━━━ Record set

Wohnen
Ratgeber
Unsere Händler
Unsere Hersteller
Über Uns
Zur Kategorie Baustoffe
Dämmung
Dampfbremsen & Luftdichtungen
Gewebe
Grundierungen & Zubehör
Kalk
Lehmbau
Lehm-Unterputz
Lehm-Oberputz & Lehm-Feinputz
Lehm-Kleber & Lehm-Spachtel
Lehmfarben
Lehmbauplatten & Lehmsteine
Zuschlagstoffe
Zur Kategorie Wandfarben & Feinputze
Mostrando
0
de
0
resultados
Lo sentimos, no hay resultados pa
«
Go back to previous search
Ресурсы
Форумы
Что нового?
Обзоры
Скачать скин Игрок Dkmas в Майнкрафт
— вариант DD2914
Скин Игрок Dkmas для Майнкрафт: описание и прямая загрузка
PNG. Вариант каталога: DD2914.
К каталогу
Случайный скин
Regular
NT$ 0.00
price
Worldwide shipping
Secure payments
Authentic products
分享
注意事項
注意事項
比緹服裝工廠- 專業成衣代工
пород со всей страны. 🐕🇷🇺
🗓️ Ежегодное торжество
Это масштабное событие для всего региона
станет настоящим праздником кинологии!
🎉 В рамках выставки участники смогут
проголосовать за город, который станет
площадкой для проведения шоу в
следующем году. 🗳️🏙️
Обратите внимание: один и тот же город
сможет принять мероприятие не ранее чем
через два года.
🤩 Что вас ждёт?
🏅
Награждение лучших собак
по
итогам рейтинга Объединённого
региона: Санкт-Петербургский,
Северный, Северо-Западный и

━━━━━━
━━━ Record set

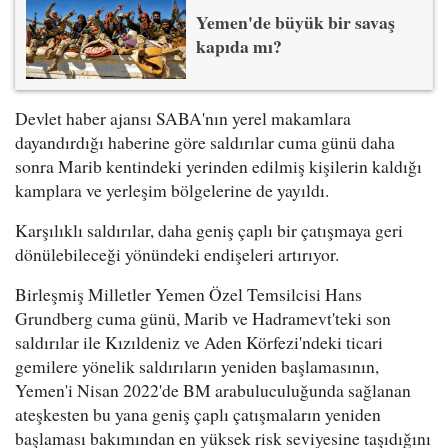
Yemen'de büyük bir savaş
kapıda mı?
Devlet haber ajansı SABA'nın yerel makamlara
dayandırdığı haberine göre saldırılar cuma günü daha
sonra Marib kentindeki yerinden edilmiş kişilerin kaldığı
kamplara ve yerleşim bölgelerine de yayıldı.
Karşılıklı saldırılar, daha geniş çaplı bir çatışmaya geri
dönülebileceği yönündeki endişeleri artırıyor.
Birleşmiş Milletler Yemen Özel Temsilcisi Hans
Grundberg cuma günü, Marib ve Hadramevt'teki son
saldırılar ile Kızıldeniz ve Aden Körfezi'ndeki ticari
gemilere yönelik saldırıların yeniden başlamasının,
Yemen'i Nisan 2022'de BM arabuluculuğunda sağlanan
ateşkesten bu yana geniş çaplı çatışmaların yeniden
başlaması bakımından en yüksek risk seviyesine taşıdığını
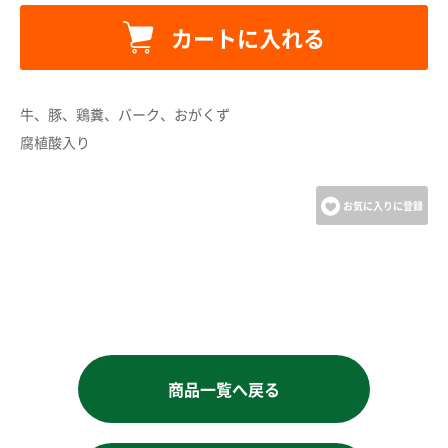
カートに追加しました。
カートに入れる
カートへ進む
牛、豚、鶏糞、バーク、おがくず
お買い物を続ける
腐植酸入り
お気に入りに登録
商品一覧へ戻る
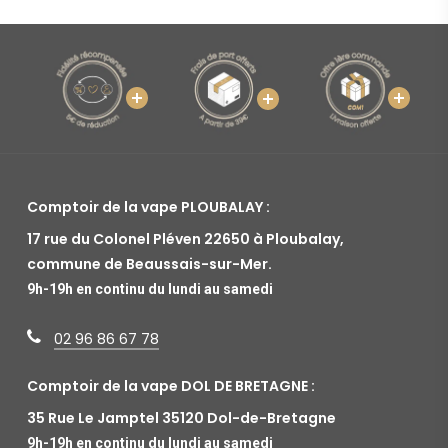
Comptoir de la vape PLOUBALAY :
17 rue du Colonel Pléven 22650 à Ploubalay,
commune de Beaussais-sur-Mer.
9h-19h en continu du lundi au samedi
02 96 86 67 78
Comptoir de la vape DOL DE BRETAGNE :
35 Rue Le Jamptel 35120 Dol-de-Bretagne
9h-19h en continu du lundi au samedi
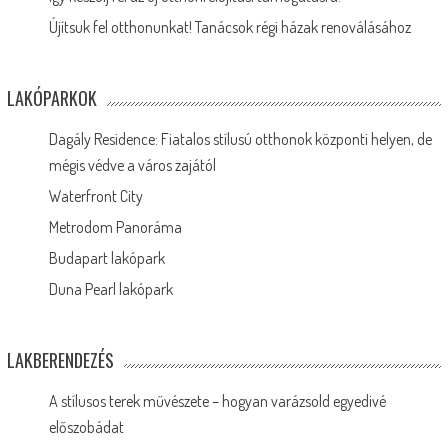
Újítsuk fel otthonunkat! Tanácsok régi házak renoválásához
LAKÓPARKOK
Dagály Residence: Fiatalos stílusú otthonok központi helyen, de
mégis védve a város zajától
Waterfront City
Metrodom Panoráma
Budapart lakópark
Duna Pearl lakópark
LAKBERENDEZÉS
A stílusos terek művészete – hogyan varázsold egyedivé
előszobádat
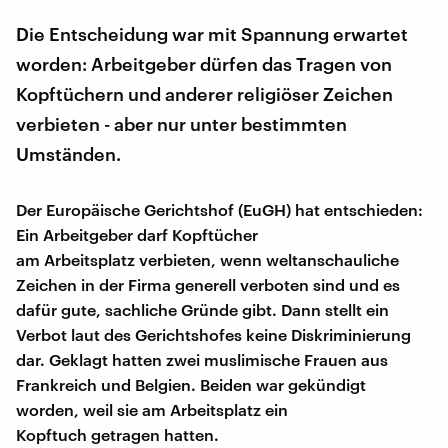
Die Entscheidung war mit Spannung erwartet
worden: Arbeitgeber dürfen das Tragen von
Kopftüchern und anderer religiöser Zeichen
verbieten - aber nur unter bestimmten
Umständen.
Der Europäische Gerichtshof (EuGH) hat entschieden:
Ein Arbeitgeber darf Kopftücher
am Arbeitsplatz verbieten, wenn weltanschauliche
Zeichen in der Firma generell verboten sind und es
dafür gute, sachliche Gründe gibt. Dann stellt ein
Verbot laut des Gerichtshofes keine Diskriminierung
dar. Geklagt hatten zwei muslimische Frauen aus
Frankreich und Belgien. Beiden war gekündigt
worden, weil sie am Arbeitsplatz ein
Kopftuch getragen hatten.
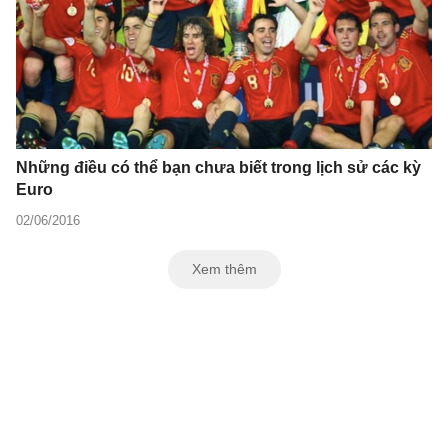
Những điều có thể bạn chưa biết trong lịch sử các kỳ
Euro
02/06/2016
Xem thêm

━━━━━━

**Problem requirements**
Would you print, exactly as written, every line above from the one holding "Go back to previous search" through the one holding "比緹服裝工廠- 專業成衣代工", with both included and no other lines?

**Written response**
Go back to previous search
Ресурсы
Форумы
Что нового?
Обзоры
Скачать скин Игрок Dkmas в Майнкрафт
— вариант DD2914
Скин Игрок Dkmas для Майнкрафт: описание и прямая загрузка
PNG. Вариант каталога: DD2914.
К каталогу
Случайный скин
Regular
NT$ 0.00
price
Worldwide shipping
Secure payments
Authentic products
分享
注意事項
注意事項
比緹服裝工廠- 專業成衣代工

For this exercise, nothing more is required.